A 2021 research study assessed survival in sarcomatoid mesothelioma patients. Those treated with first-line chemotherapy had a median survival of 15 months.
Targeted Therapy
AZD8186 is an experimental targeted therapy drug showing effectiveness for some cancers. Targeted therapies treat cancer without harmful effects on the rest of the body.

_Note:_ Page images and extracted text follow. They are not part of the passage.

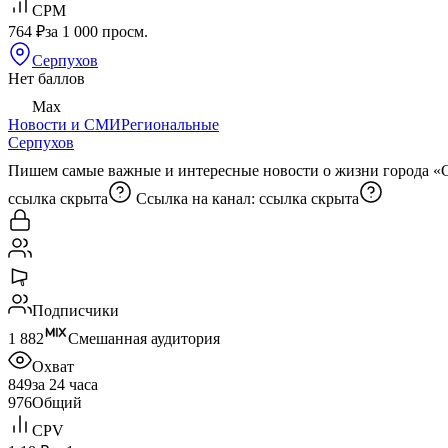
CPM
764 ₽
за 1 000 просм.
Серпухов
Нет баллов
Max
Новости и СМИ
Региональные
Серпухов
Пишем самые важные и интересные новости о жизни города «
ссылка скрыта
Ссылка на канал:
ссылка скрыта
Подписчики
1 882
Смешанная аудитория
Охват
849
за 24 часа
976
Общий
CPV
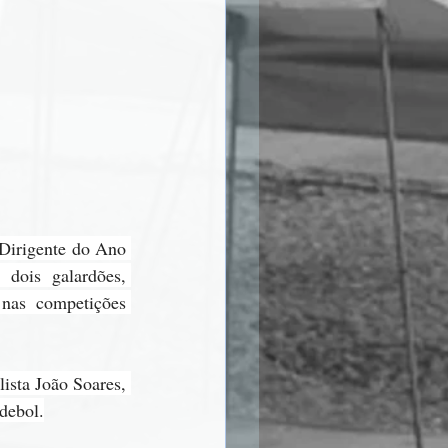
Dirigente do Ano 
dois galardões, 
nas competições 
ista João Soares, 
ndebol.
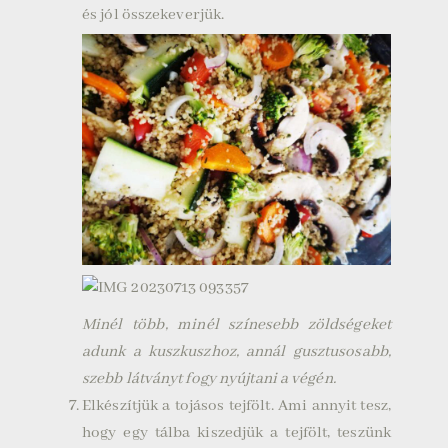
és jól összekeverjük.
Minél több, minél színesebb zöldségeket
adunk a kuszkuszhoz, annál gusztusosabb,
szebb látványt fogy nyújtani a végén.
Elkészítjük a tojásos tejfölt. Ami annyit tesz,
hogy egy tálba kiszedjük a tejfölt, teszünk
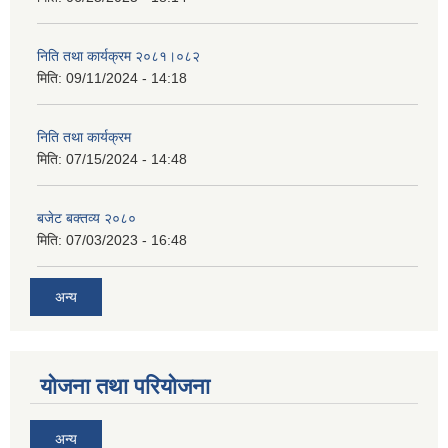
निति तथा कार्यक्रम २०८१।०८२
मिति:
09/11/2024 - 14:18
निति तथा कार्यक्रम
मिति:
07/15/2024 - 14:48
बजेट बक्तव्य २०८०
मिति:
07/03/2023 - 16:48
अन्य
योजना तथा परियोजना
अन्य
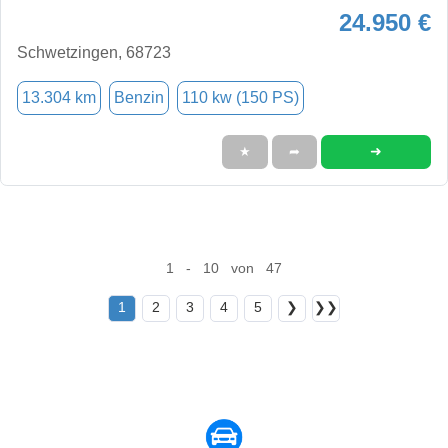
24.950 €
Schwetzingen, 68723
13.304 km
Benzin
110 kw (150 PS)
➜
★
➦
1 - 10 von 47
1
2
3
4
5
❯
❯❯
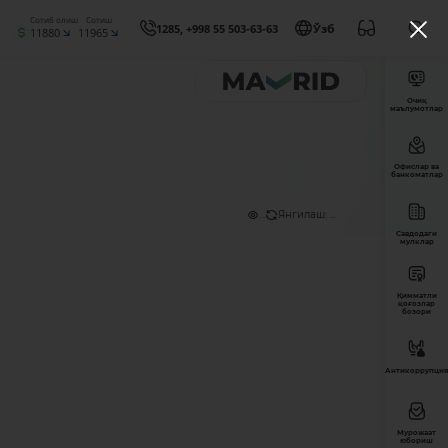
Сотиб олиш
Сотиш
1285, +998 55 503-63-63
Ўзб
11880
11965
Очиқ
маълумотлар
Офислар ва
банкоматлар
...
Янгилаш: ...
Савдодаги
мулклар
Қимматли
қоғозлар
бозори
Антикоррупция
Мурожаат
юбориш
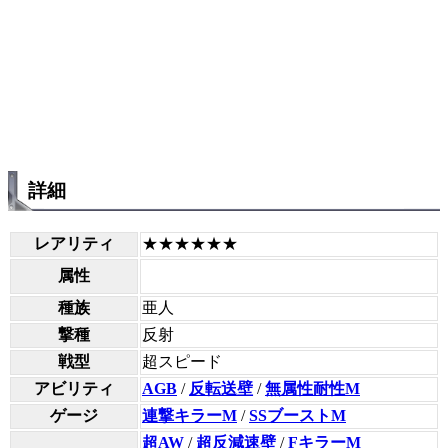
詳細
レアリティ
★★★★★★
属性
種族
亜人
撃種
反射
戦型
超スピード
アビリティ
AGB
/
反転送壁
/
無属性耐性M
ゲージ
連撃キラーM
/
SSブーストM
超AW
/
超反減速壁
/
FキラーM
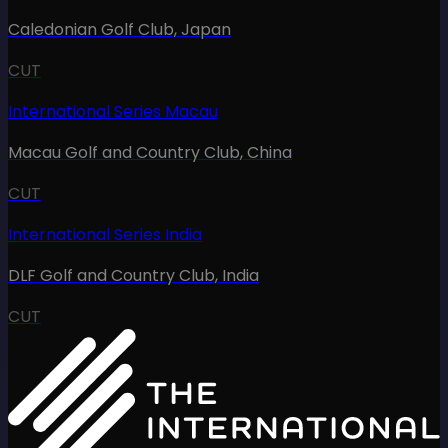
Caledonian Golf Club
,
Japan
CUT
International Series Macau
Macau Golf and Country Club
,
China
CUT
International Series India
DLF Golf and Country Club
,
India
CUT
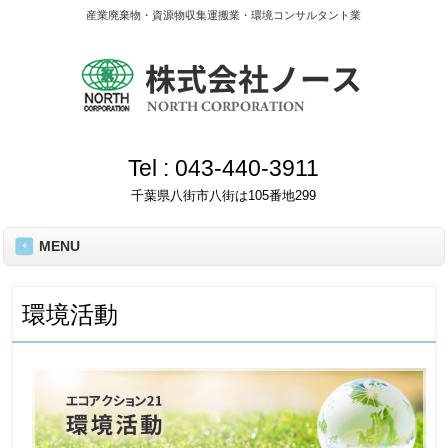
産業廃棄物・資源物収集運搬業・環境コンサルタント業
Tel :
043-440-3911
千葉県八街市八街は105番地299
MENU
環境活動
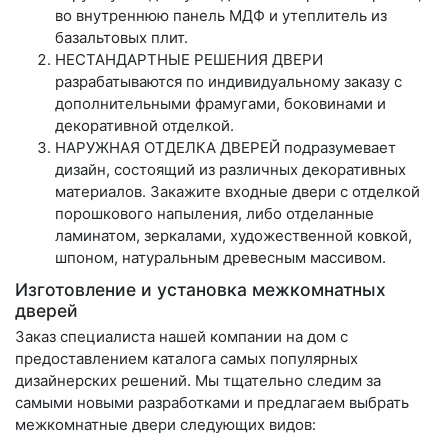
во внутреннюю панель МДФ и утеплитель из
базальтовых плит.
НЕСТАНДАРТНЫЕ РЕШЕНИЯ ДВЕРИ
разрабатываются по индивидуальному заказу с
дополнительными фрамугами, боковинами и
декоративной отделкой.
НАРУЖНАЯ ОТДЕЛКА ДВЕРЕЙ подразумевает
дизайн, состоящий из различных декоративных
материалов. Закажите входные двери с отделкой
порошкового напыления, либо отделанные
ламинатом, зеркалами, художественной ковкой,
шпоном, натуральным древесным массивом.
Изготовление и установка межкомнатных
дверей
Заказ специалиста нашей компании на дом с
предоставлением каталога самых популярных
дизайнерских решений. Мы тщательно следим за
самыми новыми разработками и предлагаем выбрать
межкомнатные двери следующих видов:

Research suggests AZD8186 and selumetinib may be successful in treating sarcomatoid cell types. A 2020 clinical trial increased survival without significant toxicity.
Radiation Therapy
Doctors use radiation alongside immunotherapy or chemotherapy in multimodal plans. Radiation therapy is not considered curative for mesothelioma. As a palliative therapy, it can reduce pain and improve the quality of life.
Surgery
A 2020 study in Translational Lung Cancer Research determined surgery was not effective. Sarcomatoid tumors are rigid, widespread and return fast, making surgery less beneficial.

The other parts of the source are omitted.